## Brief
Your task is to filter the entries and copy every line containing the string "Options".

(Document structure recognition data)
═══

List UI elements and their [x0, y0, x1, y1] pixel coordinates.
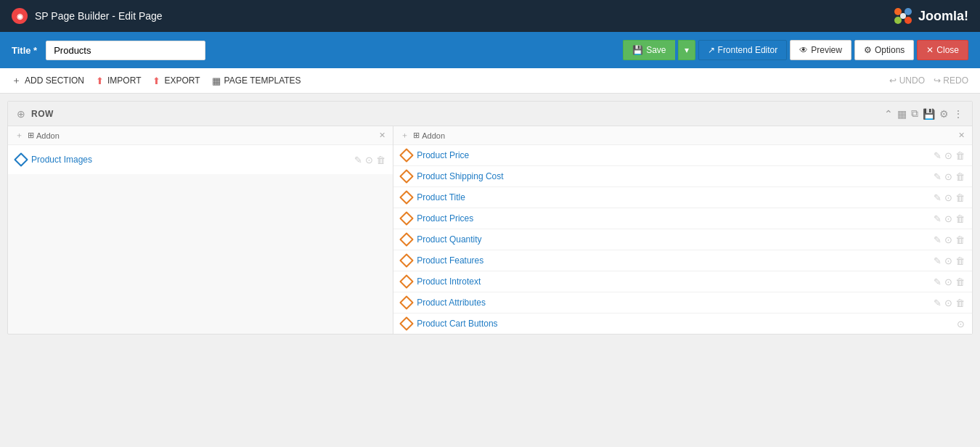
- edit-icon[interactable]: ✎: [934, 234, 942, 245]
- row-collapse-icon[interactable]: ⌃: [884, 108, 893, 120]
- delete-icon[interactable]: 🗑: [955, 213, 965, 224]
- addon-actions: ✎ ⊙ 🗑: [934, 276, 965, 287]
- addon-sp-icon: [401, 149, 412, 161]
- copy-icon[interactable]: ⊙: [944, 150, 952, 161]
- delete-icon[interactable]: 🗑: [955, 192, 965, 203]
- left-col-plus-icon[interactable]: ＋: [15, 130, 23, 141]
- row-settings-icon[interactable]: ⚙: [939, 108, 949, 120]
- row-header-left: ⊕ ROW: [17, 108, 54, 120]
- edit-icon[interactable]: ✎: [934, 298, 942, 308]
- addon-sp-icon: [401, 171, 412, 182]
- left-column: ＋ ⊞ Addon ✕ Product Images: [8, 126, 393, 334]
- row-copy-icon[interactable]: ⧉: [911, 107, 918, 120]
- list-item: Product Title ✎ ⊙ 🗑: [393, 187, 972, 208]
- plus-icon: ＋: [12, 74, 21, 87]
- row-header: ⊕ ROW ⌃ ▦ ⧉ 💾 ⚙ ⋮: [8, 102, 972, 126]
- left-addon-button[interactable]: ⊞ Addon: [28, 131, 60, 140]
- addon-sp-icon: [401, 255, 412, 266]
- delete-icon[interactable]: 🗑: [955, 150, 965, 161]
- row-save-icon[interactable]: 💾: [923, 108, 935, 120]
- list-item: Product Features ✎ ⊙ 🗑: [393, 250, 972, 271]
- import-button[interactable]: ⬆ IMPORT: [96, 75, 141, 86]
- copy-icon[interactable]: ⊙: [944, 171, 952, 182]
- delete-icon[interactable]: 🗑: [955, 255, 965, 266]
- undo-button[interactable]: ↩ UNDO: [889, 75, 925, 86]
- row-plus-icon[interactable]: ⊕: [17, 108, 25, 120]
- addon-name: Product Features: [417, 255, 483, 266]
- addon-actions: ✎ ⊙ 🗑: [934, 150, 965, 161]
- copy-icon[interactable]: ⊙: [944, 192, 952, 203]
- row-label: ROW: [31, 109, 54, 119]
- title-input[interactable]: [46, 41, 205, 60]
- copy-icon[interactable]: ⊙: [957, 319, 965, 329]
- gear-icon: ⚙: [864, 45, 872, 55]
- copy-icon[interactable]: ⊙: [944, 255, 952, 266]
- frontend-editor-button[interactable]: ↗ Frontend Editor: [698, 40, 788, 60]
- delete-icon[interactable]: 🗑: [955, 234, 965, 245]
- export-button[interactable]: ⬆ EXPORT: [152, 75, 200, 86]
- save-label: Save: [646, 45, 666, 55]
- delete-icon[interactable]: 🗑: [955, 276, 965, 287]
- edit-icon[interactable]: ✎: [934, 213, 942, 224]
- export-label: EXPORT: [164, 75, 200, 86]
- redo-icon: ↪: [934, 75, 941, 86]
- dropdown-icon: ▾: [685, 45, 689, 55]
- addon-name: Product Attributes: [417, 298, 486, 308]
- right-col-close-icon[interactable]: ✕: [958, 131, 965, 140]
- edit-icon[interactable]: ✎: [934, 150, 942, 161]
- addon-name: Product Quantity: [417, 234, 481, 245]
- close-label: Close: [936, 45, 959, 55]
- addon-actions: ✎ ⊙ 🗑: [934, 213, 965, 224]
- addon-item-left: Product Shipping Cost: [401, 171, 934, 182]
- eye-icon: 👁: [799, 45, 808, 55]
- row-more-icon[interactable]: ⋮: [953, 108, 963, 120]
- edit-icon[interactable]: ✎: [934, 171, 942, 182]
- addon-sp-icon: [401, 192, 412, 203]
- addon-actions: ✎ ⊙ 🗑: [934, 298, 965, 308]
- right-items-container: Product Price ✎ ⊙ 🗑 Product Shipping Cos…: [393, 145, 972, 334]
- preview-label: Preview: [811, 45, 842, 55]
- header-bar: ◉ SP Page Builder - Edit Page Joomla!: [0, 0, 980, 32]
- add-section-button[interactable]: ＋ ADD SECTION: [12, 74, 84, 87]
- edit-icon[interactable]: ✎: [934, 192, 942, 203]
- delete-icon[interactable]: 🗑: [376, 155, 385, 165]
- edit-icon[interactable]: ✎: [354, 155, 362, 165]
- right-col-plus-icon[interactable]: ＋: [401, 130, 409, 141]
- row-container: ⊕ ROW ⌃ ▦ ⧉ 💾 ⚙ ⋮ ＋ ⊞: [7, 101, 973, 335]
- delete-icon[interactable]: 🗑: [955, 298, 965, 308]
- redo-button[interactable]: ↪ REDO: [934, 75, 968, 86]
- app-logo: ◉: [12, 8, 28, 24]
- save-dropdown-button[interactable]: ▾: [678, 40, 695, 60]
- list-item: Product Price ✎ ⊙ 🗑: [393, 145, 972, 166]
- row-columns-icon[interactable]: ▦: [897, 108, 907, 120]
- page-templates-button[interactable]: ▦ PAGE TEMPLATES: [212, 75, 301, 86]
- product-images-icon: [15, 154, 27, 165]
- options-button[interactable]: ⚙ Options: [854, 40, 914, 60]
- edit-icon[interactable]: ✎: [934, 276, 942, 287]
- edit-icon[interactable]: ✎: [934, 255, 942, 266]
- right-addon-label: Addon: [422, 131, 445, 140]
- addon-item-left: Product Images: [15, 154, 354, 165]
- svg-point-3: [905, 17, 912, 24]
- addon-actions: ✎ ⊙ 🗑: [934, 234, 965, 245]
- close-button[interactable]: ✕ Close: [917, 40, 968, 60]
- svg-point-4: [900, 13, 906, 19]
- copy-icon[interactable]: ⊙: [944, 213, 952, 224]
- close-icon: ✕: [926, 45, 934, 55]
- addon-name: Product Cart Buttons: [417, 319, 497, 329]
- options-label: Options: [875, 45, 905, 55]
- frontend-label: Frontend Editor: [718, 45, 778, 55]
- copy-icon[interactable]: ⊙: [944, 298, 952, 308]
- copy-icon[interactable]: ⊙: [944, 234, 952, 245]
- header-left: ◉ SP Page Builder - Edit Page: [12, 8, 163, 24]
- left-col-close-icon[interactable]: ✕: [379, 131, 385, 140]
- preview-button[interactable]: 👁 Preview: [790, 40, 852, 60]
- right-addon-button[interactable]: ⊞ Addon: [413, 131, 445, 140]
- product-images-name: Product Images: [31, 155, 92, 165]
- list-item: Product Cart Buttons ⊙: [393, 313, 972, 334]
- delete-icon[interactable]: 🗑: [955, 171, 965, 182]
- addon-actions: ⊙: [957, 319, 965, 329]
- copy-icon[interactable]: ⊙: [944, 276, 952, 287]
- copy-icon[interactable]: ⊙: [365, 155, 373, 165]
- save-button[interactable]: 💾 Save: [623, 40, 674, 60]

═══

## Your solution
- options-button[interactable]: ⚙ Options: [854, 40, 914, 60]
- options-label: Options: [875, 45, 905, 55]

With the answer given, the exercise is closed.